Crude (red line), Gold (blue line), 2001 - present

Then one day he was shootin at some food,
And up through the ground came a bubblin’ crude.

So, what are the similarities? Both gold and crude currently have an inverse relationship to the US dollar (gold up, dollar down). Gold has held this trend for a good deal longer than crude, for which it has strengthened in the last few years as a weak dollar has been a symptom of a flight into riskier assets (a cheaper dollar has also fueled this flight into riskier assets). Both gold and crude are also seen as an inflation hedge. However, crude is likely to get much more beaten up in a deflationary (or disinflationary) environment, as it is tied to so many parts of the economy. Another shared trait is their high fund flows – investments du jour syndrome.  Nymex crude futures – the world’s most actively traded commodity contract – reached a record volume this week (April 13th), while the gold market is currently being scrutinized as to whether it is being manipulated, a classic signal of a hot market. 

Oil that is, black gold, Texas tea.  

Marvel-ous Goldbug!

As for their differences, investment in gold is known as a flight to safety, whereas crude oil (at least currently) is viewed as the complete opposite. Crude oil is consumed, unable to be traded again, while its demand is very much driven by economic strength. Gold’s availability (or lack thereof) is also a key differentiator; buying physical gold (eg, coins) commands a 7% scarcity premium over a paper trade. This also serves to illustrate that the gold market is a much smaller market than crude. In the cold light of day, the two commodities have very different supply and demand dynamics. 

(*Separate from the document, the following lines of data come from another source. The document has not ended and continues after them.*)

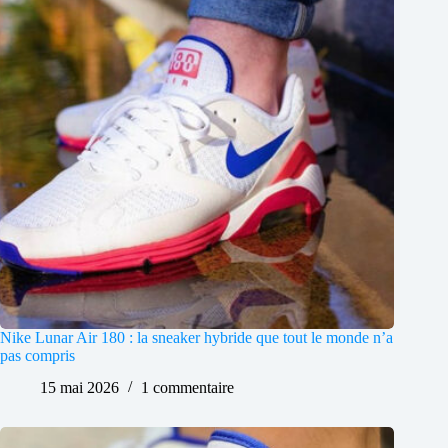
Nike Lunar Air 180 : la sneaker hybride que tout le monde n’a
pas compris
15 mai 2026
1 commentaire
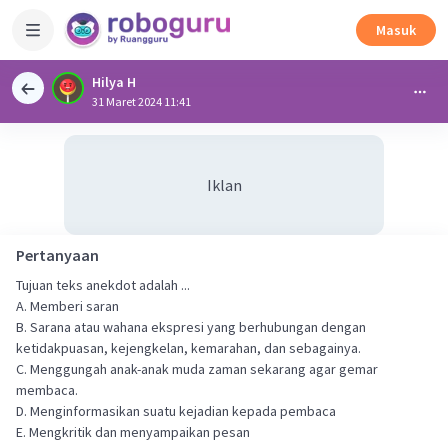
Masuk
Hilya H
31 Maret 2024 11:41
Iklan
Pertanyaan
Tujuan teks anekdot adalah ...
A. Memberi saran
B. Sarana atau wahana ekspresi yang berhubungan dengan
ketidakpuasan, kejengkelan, kemarahan, dan sebagainya.
C. Menggungah anak-anak muda zaman sekarang agar gemar
membaca.
D. Menginformasikan suatu kejadian kepada pembaca
E. Mengkritik dan menyampaikan pesan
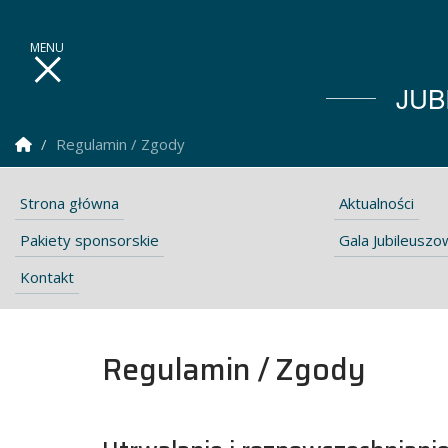
JUB
Strona Główna
Regulamin / Zgody
Strona główna
Aktualności
Pakiety sponsorskie
Gala Jubileuszo
Kontakt
Regulamin / Zgody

So they loaded up the truck and moved to Beverly.
Hills, that is.Swimmin pools, movie stars. The Beverly Hillbillies!

So what can we learn from all of this? While gold is likely to remain supported in most eventualities – a recovery leads to inflationary pressures, renewed concerns encourage a flight to safety – crude will likely only benefit from the former of these two outcomes, and only if the US can rebalance away from debt-fueled consumption. But should forces conspire, it seems most likely these two may well finish the year scaling to new heights, leaving the vision of a poor mountaineer well in the past. Thanks for visiting.